INFORMATION:
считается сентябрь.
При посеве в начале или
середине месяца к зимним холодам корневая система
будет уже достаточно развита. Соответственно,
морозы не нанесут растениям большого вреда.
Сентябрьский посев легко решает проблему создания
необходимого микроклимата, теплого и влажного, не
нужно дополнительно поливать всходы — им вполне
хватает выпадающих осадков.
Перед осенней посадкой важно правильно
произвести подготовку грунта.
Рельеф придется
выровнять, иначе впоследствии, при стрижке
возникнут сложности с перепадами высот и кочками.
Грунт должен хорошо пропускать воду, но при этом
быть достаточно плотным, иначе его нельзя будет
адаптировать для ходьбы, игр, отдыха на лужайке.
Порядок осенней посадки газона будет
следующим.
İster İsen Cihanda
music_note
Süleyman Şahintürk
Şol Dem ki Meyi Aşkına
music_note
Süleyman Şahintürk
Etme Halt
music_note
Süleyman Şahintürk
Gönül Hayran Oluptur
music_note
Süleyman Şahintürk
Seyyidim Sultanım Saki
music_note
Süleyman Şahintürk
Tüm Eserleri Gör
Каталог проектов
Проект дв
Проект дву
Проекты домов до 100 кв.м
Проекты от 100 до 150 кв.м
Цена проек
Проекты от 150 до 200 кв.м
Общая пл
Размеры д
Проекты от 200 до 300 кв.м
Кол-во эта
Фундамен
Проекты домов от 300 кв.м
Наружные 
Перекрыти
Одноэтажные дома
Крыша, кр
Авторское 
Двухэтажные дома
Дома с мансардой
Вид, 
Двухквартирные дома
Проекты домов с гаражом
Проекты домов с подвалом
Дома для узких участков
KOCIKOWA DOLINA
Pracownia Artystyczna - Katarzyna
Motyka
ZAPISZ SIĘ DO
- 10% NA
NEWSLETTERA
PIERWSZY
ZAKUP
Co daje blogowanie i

EXERCISE REQUIREMENTS: Set the lines down exactly as they stand, beginning at the one that contains "Проекты домов с подвалом" and stopping after the last line of the entries above.

ANSWER BOX:
Проекты домов с подвалом
Дома для узких участков
KOCIKOWA DOLINA
Pracownia Artystyczna - Katarzyna
Motyka
ZAPISZ SIĘ DO
- 10% NA
NEWSLETTERA
PIERWSZY
ZAKUP
Co daje blogowanie i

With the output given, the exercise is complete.